Pero la idea que me propongo articular en este ensayo es que estas dos corrientes, el colapso del neoliberalismo y la ausencia de alternativas, pueden encontrar su solución en una tercera tendencia, encarnada en una perspectiva estética incipiente y particular. Lo que necesitamos hoy es una reconfiguración de los fundamentos de la estética política en los que abreva la izquierda. O para decirlo más claramente, lo que necesitamos es ampliar nuestras capacidades de imaginación sensible a través de la mediación de aumentos tecnológicos. Para poder desarrollar una alternativa adecuada a las complejas sociedades del presente, la izquierda debe invocar las capacidades latentes de la tecnología y la ciencia, de forma de poder imaginar un futuro mejor.
Esto es necesario, primero, para poder confrontar de manera adecuada con el no-objeto extraño que es el capitalismo contemporáneo. La economía no es un objeto susceptible de percepción directa, sino que se distribuye a lo largo del espacio y el tiempo, incorpora las leyes de propiedad, las necesidades biológicas, los recursos naturales, la infraestructura tecnológica y mucho más en su ecléctico ensamblaje. La economía involucra ciclos de retroalimentación, eventos multicausales, sensibilidad a las condiciones iniciales y otras características de los sistemas complejos y también, tal vez lo más importante, la economía es capaz de producir efectos emergentes que son irreductibles a sus componentes individuales. Es por eso que, a pesar de los ríos de tinta que se han escrito sobre el capitalismo, la izquierda todavía no lo entiende. La cuestión a la que debemos apuntar es esta: ¿cómo producir una representación estética de una entidad estructural compleja como el neoliberalismo? En la misma medida en que elude toda percepción directa, la economía solo nos resultará visible mediante el aumento del sistema cognitivo que puede producirse con ayuda de distintos aparatos sociotécnicos.

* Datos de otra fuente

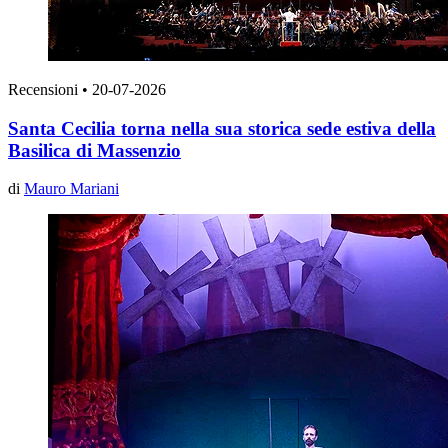
Recensioni
•
20-07-2026
Santa Cecilia torna nella sua storica sede estiva della
Basilica di Massenzio
di
Mauro Mariani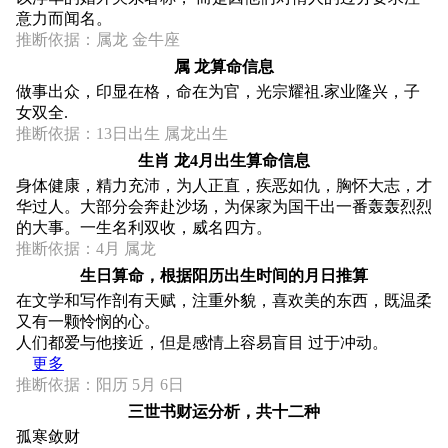
意力而闻名。
推断依据：属龙 金牛座
属 龙算命信息
做事出众，印显在格，命在为官，光宗耀祖.家业隆兴，子
女双全.
推断依据：13日出生 属龙出生
生肖 龙4月出生算命信息
身体健康，精力充沛，为人正直，疾恶如仇，胸怀大志，才
华过人。大部分会奔赴沙场，为保家为国干出一番轰轰烈烈
的大事。一生名利双收，威名四方。
推断依据：4月 属龙
生日算命，根据阳历出生时间的月日推算
在文学和写作剖有天赋，注重外貌，喜欢美的东西，既温柔
又有一颗怜悯的心。
人们都爱与他接近，但是感情上容易盲目 过于冲动。
更多
推断依据：阳历 5月 6日
三世书财运分析，共十二种
孤寒敛财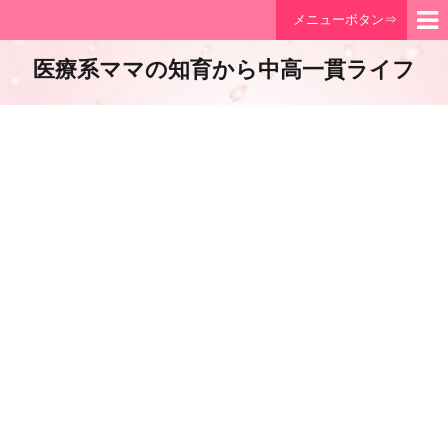
メニューボタン⇒
医療系ママの知育から中高一貫ライフ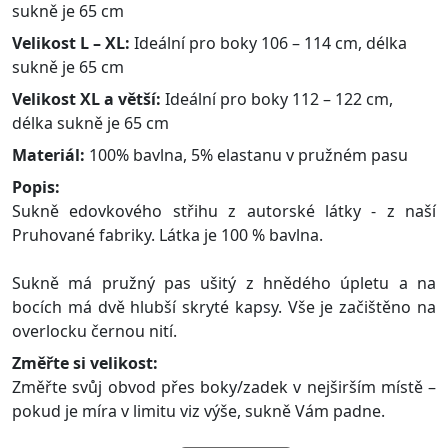
sukně je 65 cm
Velikost L – XL:
Ideální pro boky 106 – 114 cm, délka
sukně je 65 cm
Velikost XL a větší:
Ideální pro boky 112 – 122 cm,
délka sukně je 65 cm
Materiál:
100% bavlna, 5% elastanu v pružném pasu
Popis:
Sukně edovkového střihu z autorské látky - z naší
Pruhované fabriky. Látka je 100 % bavlna.
Sukně má pružný pas ušitý z hnědého úpletu a na
bocích má dvě hlubší skryté kapsy. Vše je začištěno na
overlocku černou nití.
Změřte si velikost:
Změřte svůj obvod přes boky/zadek v nejširším místě –
pokud je míra v limitu viz výše, sukně Vám padne.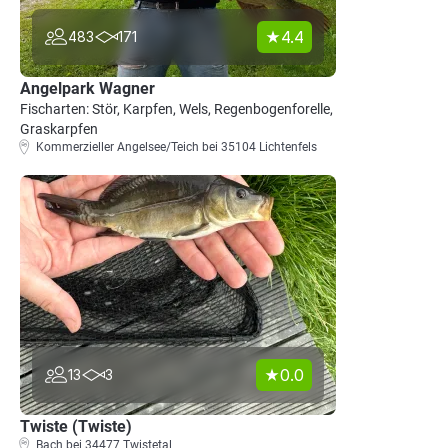
4.4
483
171
Angelpark Wagner
Fischarten: Stör, Karpfen, Wels, Regenbogenforelle,
Graskarpfen
Kommerzieller Angelsee/Teich bei 35104 Lichtenfels
0.0
13
3
Twiste (Twiste)
Bach bei 34477 Twistetal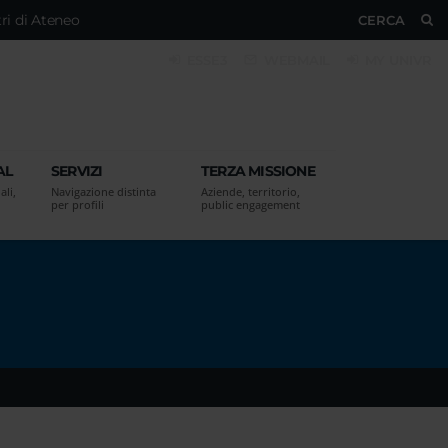
ri di Ateneo
CERCA
ESSE3
WEBMAIL
MY UNIVR
AL
SERVIZI
TERZA MISSIONE
ali,
Navigazione distinta
Aziende, territorio,
per profili
public engagement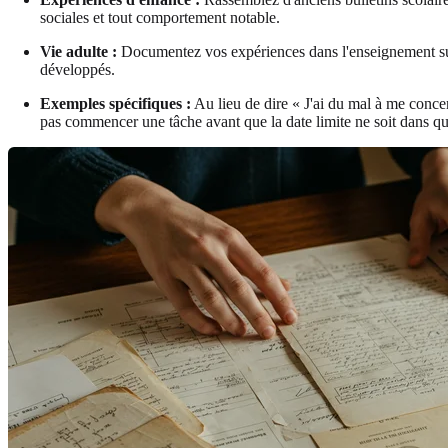
sociales et tout comportement notable.
Vie adulte :
Documentez vos expériences dans l'enseignement supér
développés.
Exemples spécifiques :
Au lieu de dire « J'ai du mal à me concen
pas commencer une tâche avant que la date limite ne soit dans 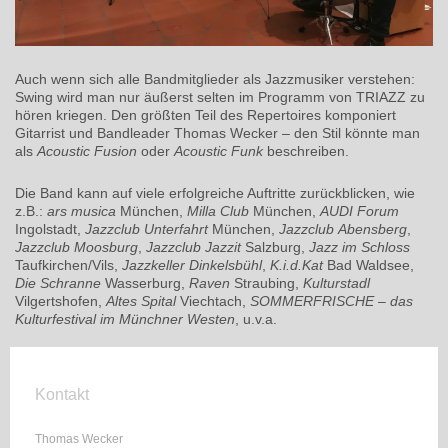
Auch wenn sich alle Bandmitglieder als Jazzmusiker verstehen:
Swing wird man nur äußerst selten im Programm von TRIAZZ zu
hören kriegen. Den größten Teil des Repertoires komponiert
Gitarrist und Bandleader Thomas Wecker – den Stil könnte man
als
Acoustic Fusion
oder
Acoustic Funk
beschreiben.
Die Band kann auf viele erfolgreiche Auftritte zurückblicken, wie
z.B.:
ars musica
München,
Milla Club
München,
AUDI Forum
Ingolstadt,
Jazzclub Unterfahrt
München,
Jazzclub
Abensberg
,
Jazzclub
Moosburg
,
Jazzclub Jazzit
Salzburg,
Jazz im Schloss
Taufkirchen/Vils,
Jazzkeller Dinkelsbühl
,
K.i.d.Kat
Bad Waldsee,
Die Schranne
Wasserburg,
Raven
Straubing,
Kulturstadl
Vilgertshofen,
Altes Spital
Viechtach,
SOMMERFRISCHE
– das
Kulturfestival im Münchner Westen
,
u.v.a.
Kontakt
Thomas Wecker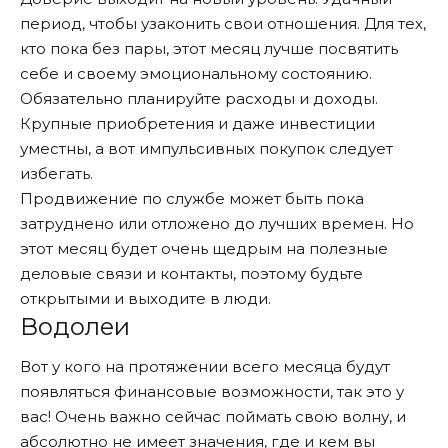
период, чтобы узаконить свои отношения. Для тех,
кто пока без пары, этот месяц лучше посвятить
себе и своему эмоциональному состоянию.
Обязательно планируйте расходы и доходы.
Крупные приобретения и даже инвестиции
уместны, а вот импульсивных покупок следует
избегать.
Продвижение по службе может быть пока
затруднено или отложено до лучших времен. Но
этот месяц будет очень щедрым на полезные
деловые связи и контакты, поэтому будьте
открытыми и выходите в люди.
Водолеи
Вот у кого на протяжении всего месяца будут
появляться финансовые возможности, так это у
вас! Очень важно сейчас поймать свою волну, и
абсолютно не имеет значения, где и кем вы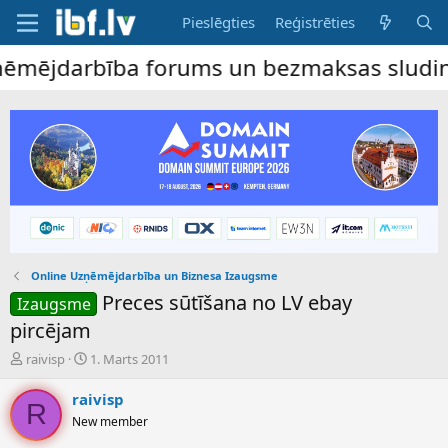
Pieslēgties
Reģistrēties
ējdarbība forums un bezmaksas sludinājumu
Online Uzņēmējdarbība un Biznesa Izaugsme
Preces sūtīšana no LV ebay
Izaugsme
pircējam
P
S
raivisp
1. Marts 2011
a
ā
v
k
raivisp
R
e
u
New member
d
m
i
a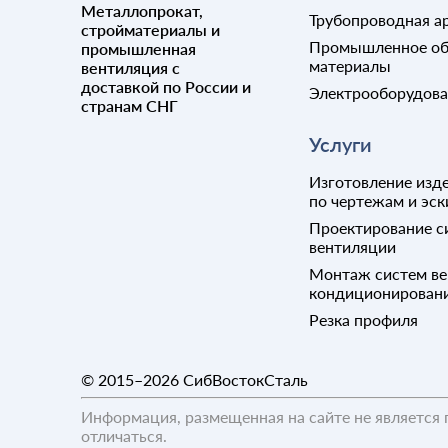
Металлопрокат,
Трубопроводная а
стройматериалы и
Промышленное об
промышленная
материалы
вентиляция с
доставкой по России и
Электрооборудов
странам СНГ
Услуги
Изготовление изде
по чертежам и эск
Проектирование с
вентиляции
Монтаж систем ве
кондиционирован
Резка профиля
© 2015–2026
СибВостокСталь
Информация, размещенная на сайте не является 
отличаться.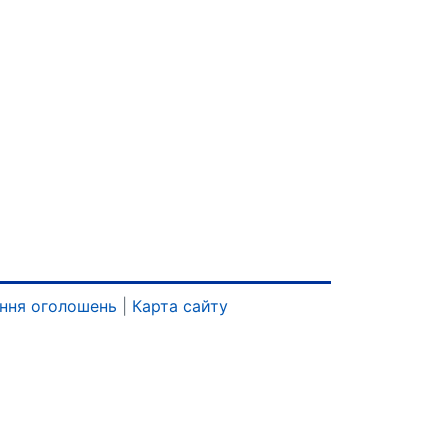
ння оголошень
|
Карта сайту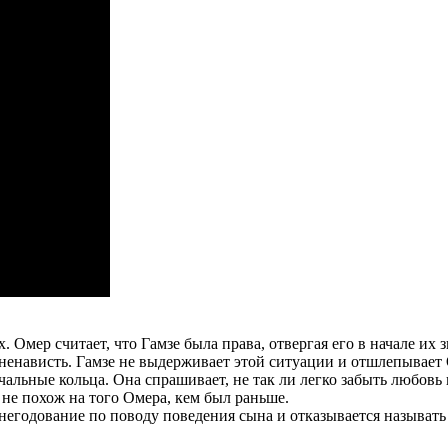
мер считает, что Гамзе была права, отвергая его в начале их зн
о ненависть. Гамзе не выдерживает этой ситуации и отшлепывае
чальные кольца. Она спрашивает, не так ли легко забыть любовь 
н не похож на того Омера, кем был раньше.
негодование по поводу поведения сына и отказывается называть 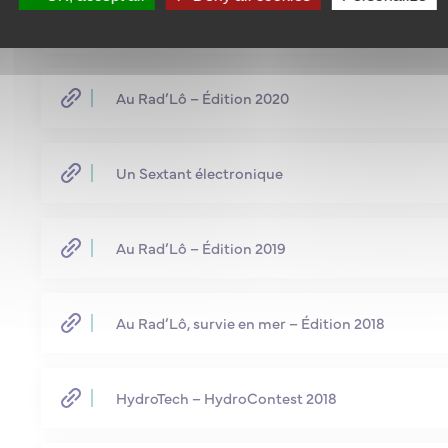
Au Rad’lo – Expérience 2022
Au Rad’Lô – Édition 2020
Un Sextant électronique
Au Rad’Lô – Édition 2019
Au Rad’Lô, survie en mer – Édition 2018
HydroTech – HydroContest 2018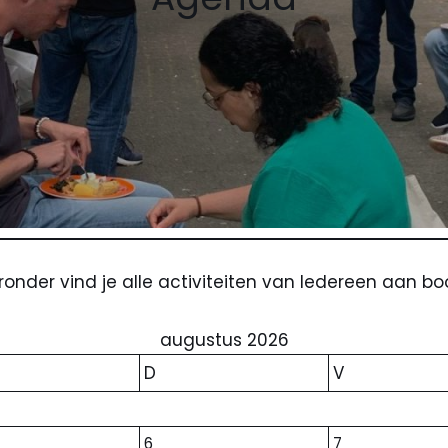
ronder vind je alle activiteiten van Iedereen aan bo
augustus 2026
D
V
6
7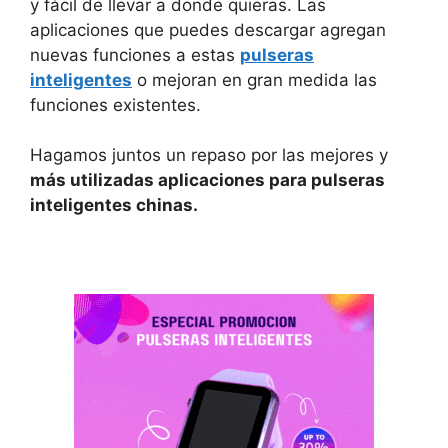
y fácil de llevar a donde quieras. Las
aplicaciones que puedes descargar agregan
nuevas funciones a estas
pulseras
inteligentes
o mejoran en gran medida las
funciones existentes.
Hagamos juntos un repaso por las mejores y
más utilizadas aplicaciones para pulseras
inteligentes chinas.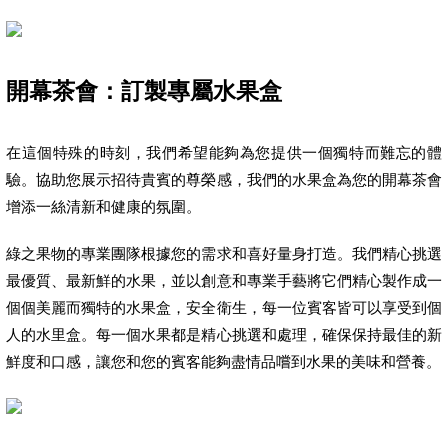
開幕茶會：訂製專屬水果盒
在這個特殊的時刻，我們希望能夠為您提供一個獨特而難忘的體
驗。協助您展示招待貴賓的尊榮感，我們的水果盒為您的開幕茶會
增添一絲清新和健康的氛圍。
綠之果物的專業團隊根據您的需求和喜好量身打造。我們精心挑選
最優質、最新鮮的水果，並以創意和專業手藝將它們精心製作成一
個個美麗而獨特的水果盒，安全衛生，每一位賓客皆可以享受到個
人的水里盒。每一個水果都是精心挑選和處理，確保保持最佳的新
鮮度和口感，讓您和您的賓客能夠盡情品嚐到水果的美味和營養。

2 / El mapa cognitivo y la estética de lo sublime
Esta cuestión nos lleva directamente a lo que Fredric Jameson ha llamado “mapa cognitivo”. De acuerdo con él, lo que la izquierda echa en falta es justamente el mapa cognitivo, entendido como la capacidad de hacer inteligible el mundo a través de una comprensión situacional de nuestra propia posición. En este punto Jameson se basa en las ideas del teórico del urbanismo Kevin Lynch, quien sostiene que al diseñar espacios urbanos debemos tomar en cuenta el modo particular en que las personas navegan en las ciudades. Al llegar a una nueva ciudad, el individuo se encuentra sin un mapa cognitivo del espacio y debe construir uno a través del hábito. Como dice Lynch, la tarea del diseñador urbano es contribuir con este proceso al colocar estratégicamente hitos visibles y otros símbolos fáciles de reconocer para proveer un sustrato sobre el que pueda desarrollarse el mapa cognitivo.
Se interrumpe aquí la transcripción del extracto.